[Data supplied — start]

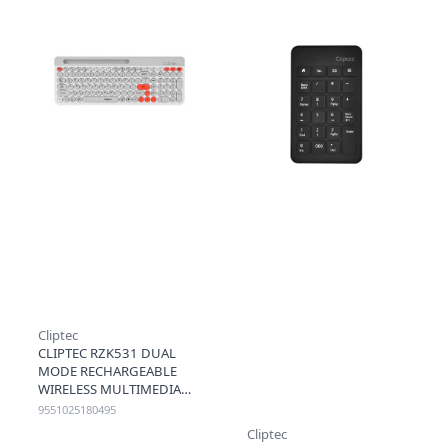
Cliptec
CLIPTEC RZK531 DUAL
MODE RECHARGEABLE
WIRELESS MULTIMEDIA
KEYBOARD W PHONE SLOT
9551025180495
(DUALCONN2) - WHITE
Cliptec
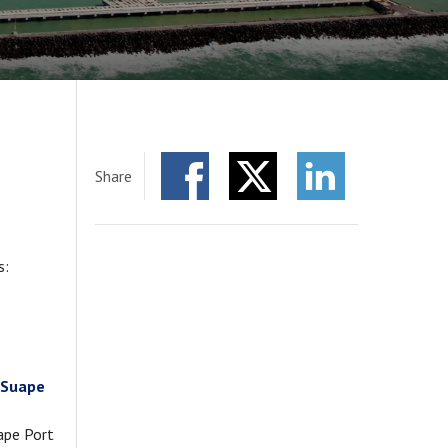
Share
Facebook
Twitter
LinkedIn
s:
f Suape
uape Port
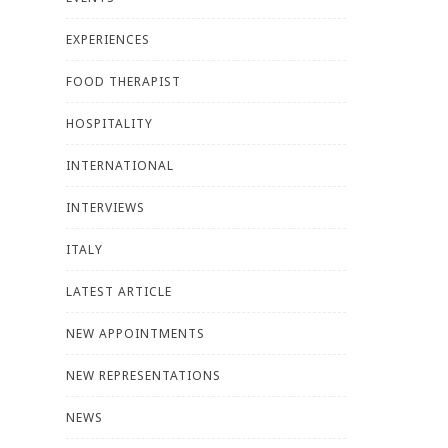
EXPERIENCES
FOOD THERAPIST
HOSPITALITY
INTERNATIONAL
INTERVIEWS
ITALY
LATEST ARTICLE
NEW APPOINTMENTS
NEW REPRESENTATIONS
NEWS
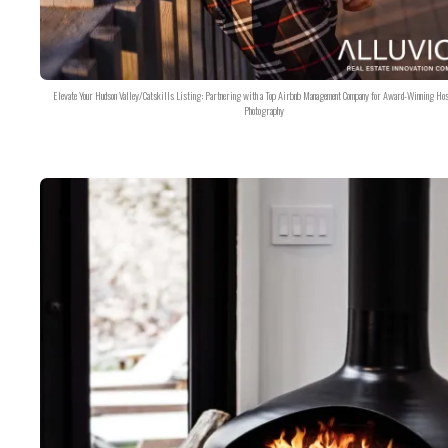
Elevate Your Hudson Valley/Catskills Listing: Partnering with a Top Airbnb Management Company for Award-Winning Hos
Photography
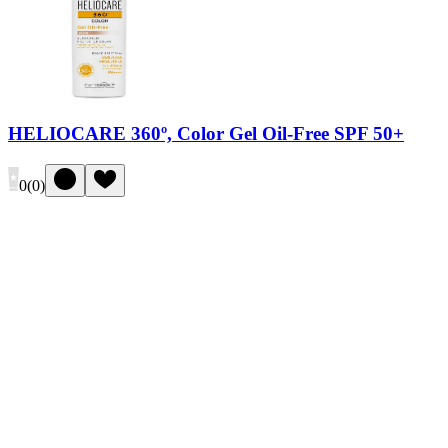
HELIOCARE 360º, Color Gel Oil-Free SPF 50+
0
(
0
)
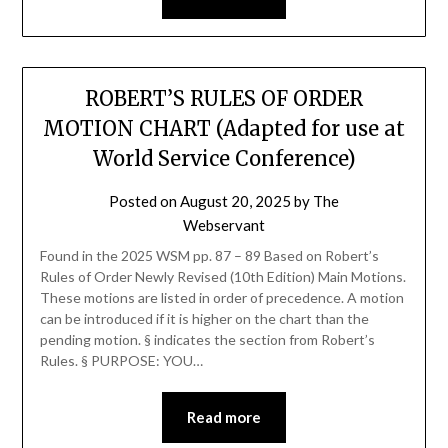
ROBERT’S RULES OF ORDER
MOTION CHART (Adapted for use at
World Service Conference)
Posted on
August 20, 2025
by
The
Webservant
Found in the 2025 WSM pp. 87 – 89 Based on Robert’s
Rules of Order Newly Revised (10th Edition) Main Motions.
These motions are listed in order of precedence. A motion
can be introduced if it is higher on the chart than the
pending motion. § indicates the section from Robert’s
Rules. § PURPOSE: YOU…
Read more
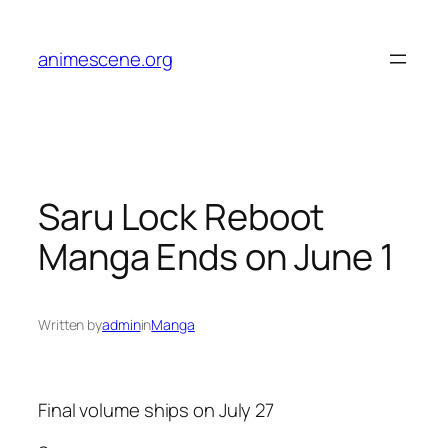
Skip
to
animescene.org
content
Saru Lock Reboot
Manga Ends on June 1
Written by
admin
in
Manga
Final volume ships on July 27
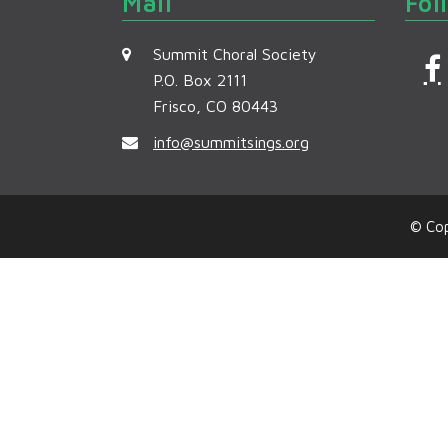
Mail
Fol
Summit Choral Society
P.O. Box 2111
Frisco, CO 80443
c
info@summitsings.org
© Cop
k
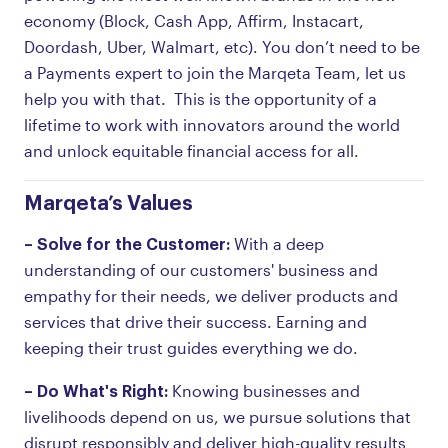
economy (Block, Cash App, Affirm, Instacart,
Doordash, Uber, Walmart, etc). You don’t need to be
a Payments expert to join the Marqeta Team, let us
help you with that. This is the opportunity of a
lifetime to work with innovators around the world
and unlock equitable financial access for all.
Marqeta’s Values
– Solve for the Customer:
With a deep
understanding of our customers' business and
empathy for their needs, we deliver products and
services that drive their success. Earning and
keeping their trust guides everything we do.
– Do What's Right:
Knowing businesses and
livelihoods depend on us, we pursue solutions that
disrupt responsibly and deliver high-quality results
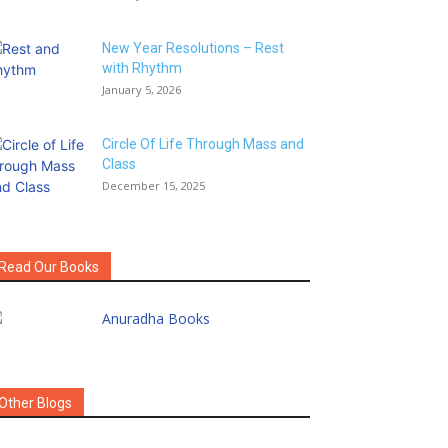
New Year Resolutions – Rest
with Rhythm
January 5, 2026
Circle Of Life Through Mass and
Class
December 15, 2025
Read Our Books
Other Blogs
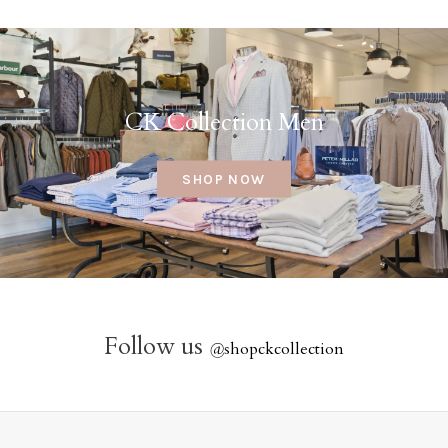
CK Collection Men
SHOP NOW
Follow us
@
shopckcollection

[Data supplied — finish]

> _Brief_
Line by line, give the material above again exactly, but without any pictures.

> _Result of this exercise_
Cliptec
CLIPTEC RZK531 DUAL
MODE RECHARGEABLE
WIRELESS MULTIMEDIA
KEYBOARD W PHONE SLOT
9551025180495
(DUALCONN2) - WHITE
Cliptec
Share
Facebook
Twitter
LinkedIn
s:
f Suape
uape Port
EXPERIENCES
FOOD THERAPIST
HOSPITALITY
INTERNATIONAL
INTERVIEWS
ITALY
LATEST ARTICLE
NEW APPOINTMENTS
NEW REPRESENTATIONS
NEWS
Elevate Your Hudson Valley/Catskills Listing: Partnering with a Top Airbnb Management Company for Award-Winning Hos
Photography
HELIOCARE 360º, Color Gel Oil-Free SPF 50+
0
(
0
)
ROBERT’S RULES OF ORDER
MOTION CHART (Adapted for use at
World Service Conference)
Posted on
August 20, 2025
by
The
Webservant
Found in the 2025 WSM pp. 87 – 89 Based on Robert’s
Rules of Order Newly Revised (10th Edition) Main Motions.
These motions are listed in order of precedence. A motion
can be introduced if it is higher on the chart than the
pending motion. § indicates the section from Robert’s
Rules. § PURPOSE: YOU…
Read more
Skip
to
animescene.org
content
Saru Lock Reboot
Manga Ends on June 1
Written by
admin
in
Manga
Final volume ships on July 27
Mail
Fol
Summit Choral Society
P.O. Box 2111
Frisco, CO 80443
c
info@summitsings.org
© Cop
k
economy (Block, Cash App, Affirm, Instacart,
Doordash, Uber, Walmart, etc). You don’t need to be
a Payments expert to join the Marqeta Team, let us
help you with that. This is the opportunity of a
lifetime to work with innovators around the world
and unlock equitable financial access for all.
Marqeta’s Values
– Solve for the Customer:
With a deep
understanding of our customers' business and
empathy for their needs, we deliver products and
services that drive their success. Earning and
keeping their trust guides everything we do.
– Do What's Right:
Knowing businesses and
livelihoods depend on us, we pursue solutions that
disrupt responsibly and deliver high-quality results
New Year Resolutions – Rest
with Rhythm
January 5, 2026
Circle Of Life Through Mass and
Class
December 15, 2025
Read Our Books
Other Blogs
CK Collection Men
SHOP NOW
Follow us
@
shopckcollection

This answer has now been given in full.